**Page segmentation data**:

--------------------------------------------------

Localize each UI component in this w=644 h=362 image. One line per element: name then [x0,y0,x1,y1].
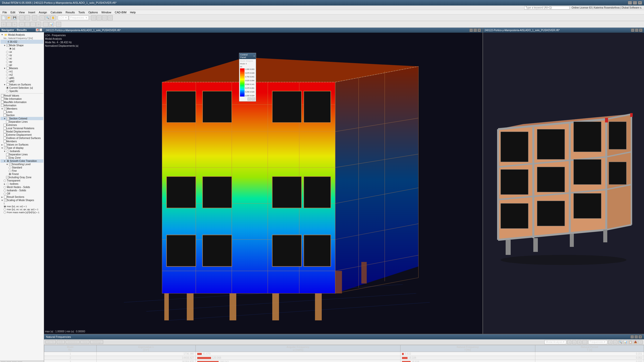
show-loads-btn[interactable]: ↕ [43,22,48,27]
render-btn[interactable]: ◉ [1,22,6,27]
nav-radio-pm1[interactable] [6,77,9,79]
menu-edit[interactable]: Edit [9,11,17,14]
right-vp-btn3[interactable]: ✕ [639,28,642,32]
nav-radio-off[interactable] [4,193,6,195]
select-btn[interactable]: ↖ [39,15,45,20]
nav-radio-uy[interactable] [6,54,9,57]
show-results-btn[interactable]: 📊 [49,22,54,27]
menu-options[interactable]: Options [87,11,99,14]
nav-radio-iso-solids[interactable] [4,189,6,192]
nav-pin-btn[interactable]: 📌 [36,28,39,31]
print-btn[interactable]: 🖨 [32,15,37,20]
menu-calculate[interactable]: Calculate [49,11,64,14]
maximize-button[interactable]: □ [633,1,637,5]
nav-td-check[interactable] [4,147,7,149]
redo-btn[interactable]: ↪ [25,15,30,20]
wireframe-btn[interactable]: □ [7,22,12,27]
nav-ed-check[interactable] [4,133,6,136]
nav-radio-isolines[interactable] [7,183,9,185]
nav-values-surfaces[interactable]: ▼ Values on Surfaces [1,83,43,86]
nav-radio-m2[interactable] [6,74,9,76]
left-vp-btn3[interactable]: ✕ [477,28,481,32]
bp-tool3[interactable]: 🔍 [618,340,622,344]
nav-off[interactable]: Off [1,192,43,195]
nav-extreme-disp[interactable]: Extreme Displacement [1,133,43,137]
nav-info-check[interactable] [1,104,4,107]
nav-radio-u[interactable] [9,48,12,50]
table-row[interactable]: 11736.38041.6706.6320.151 [44,352,644,356]
nav-values-surfaces-2[interactable]: ► Values on Surfaces [1,143,43,146]
nav-ms-uy[interactable]: uy [1,54,43,57]
modal-analysis-dropdown[interactable]: Modal Analysis ▼ [544,340,566,344]
nav-rs-check[interactable] [4,196,7,198]
bp-tool1[interactable]: ◄ [608,340,612,344]
nav-section[interactable]: Section [1,114,43,117]
menu-window[interactable]: Window [100,11,113,14]
menu-view[interactable]: View [17,11,26,14]
nav-specific[interactable]: Specific [1,89,43,93]
nav-finest[interactable]: Finest [1,172,43,176]
nav-sl-check2[interactable] [9,163,12,166]
minimize-button[interactable]: ─ [628,1,632,5]
nav-nd-check[interactable] [4,130,6,133]
surface-btn[interactable]: ▣ [36,22,41,27]
edit-btn[interactable]: Edit [57,340,65,344]
nav-ti-check[interactable] [1,98,4,100]
table-row[interactable]: 214416.427120.06819.1080.052 [44,356,644,360]
nav-rv-check[interactable] [1,94,4,97]
nav-lt-check[interactable] [4,127,6,130]
bp-btn3[interactable]: ✕ [638,335,642,339]
zoom-btn[interactable]: 🔍 [45,15,50,20]
nav-sep-lines-iso[interactable]: Separation Lines [1,153,43,156]
nav-mode-shape-group[interactable]: ▼ Mode Shape [1,44,43,47]
pan-btn[interactable]: ✋ [51,15,56,20]
nav-mm-check[interactable] [1,101,4,104]
freq-dropdown[interactable]: Frequencies ▼ [69,16,89,20]
undo-btn[interactable]: ↩ [19,15,24,20]
viewport-3d-content[interactable]: LC4 - Frequencies Modal Analysis Mode No… [44,33,482,334]
bp-tool2[interactable]: ► [613,340,617,344]
nav-members-sub[interactable]: Members [1,140,43,143]
close-button[interactable]: ✕ [638,1,642,5]
menu-assign[interactable]: Assign [37,11,49,14]
nav-scal-check[interactable] [4,199,7,202]
nav-title-info[interactable]: Title Information [1,97,43,101]
nav-mesh-nodes-solids[interactable]: Mesh Nodes - Solids [1,186,43,189]
nav-radio-ux[interactable] [6,51,9,53]
nav-m1[interactable]: m1 [1,70,43,73]
xz-view-btn[interactable]: XZ [102,15,107,20]
menu-insert[interactable]: Insert [27,11,37,14]
nav-radio-standard[interactable] [9,166,11,169]
nav-ms-py[interactable]: φy [1,60,43,63]
nav-radio-scale-mass[interactable] [4,211,6,214]
nav-mem-check[interactable] [4,107,7,110]
nav-gray-zone[interactable]: Gray Zone [1,156,43,159]
nav-radio-transparent[interactable] [4,179,6,182]
nav-radio-pz[interactable] [6,64,9,66]
nav-modal-analysis[interactable]: ▼ 📁 Modal Analysis [1,33,43,37]
nav-standard[interactable]: Standard [1,166,43,169]
nav-type-display[interactable]: ▼ Type of display [1,146,43,150]
table-row[interactable]: 335359.970188.04229.9280.033 [44,360,644,362]
nav-current-sel[interactable]: Current Selection: |u| [1,86,43,89]
settings-btn[interactable]: ⚙ [56,22,61,27]
nav-ig-check[interactable] [6,176,9,179]
new-btn[interactable]: 📄 [1,15,6,20]
nav-pm2[interactable]: φM2 [1,80,43,83]
nav-ms-checkbox[interactable] [7,44,9,47]
nav-radio-scale-all[interactable] [4,208,6,211]
freq-dropdown-bp[interactable]: Frequencies ▼ [588,340,607,344]
nav-isolines[interactable]: ► Isolines [1,182,43,186]
open-btn[interactable]: 📂 [7,15,12,20]
nav-lines[interactable]: Lines [1,110,43,114]
bp-btn1[interactable]: ─ [630,335,634,339]
nav-masses-checkbox[interactable] [7,67,9,70]
nav-members-group[interactable]: ▼ Members [1,107,43,110]
right-vp-btn1[interactable]: ─ [631,28,634,32]
nav-fine[interactable]: Fine [1,169,43,172]
solid-btn[interactable]: ■ [12,22,17,27]
nav-ms-ux[interactable]: ux [1,50,43,54]
bp-tool5[interactable]: 📋 [628,340,632,344]
member-btn[interactable]: ═ [30,22,35,27]
nav-out-check[interactable] [4,137,6,140]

--------------------------------------------------

**PROMPT**: Look through the entries above and say how many lines contain "dropdown", giving nothing but the number.

**ANSWER TO THIS TASK**: 3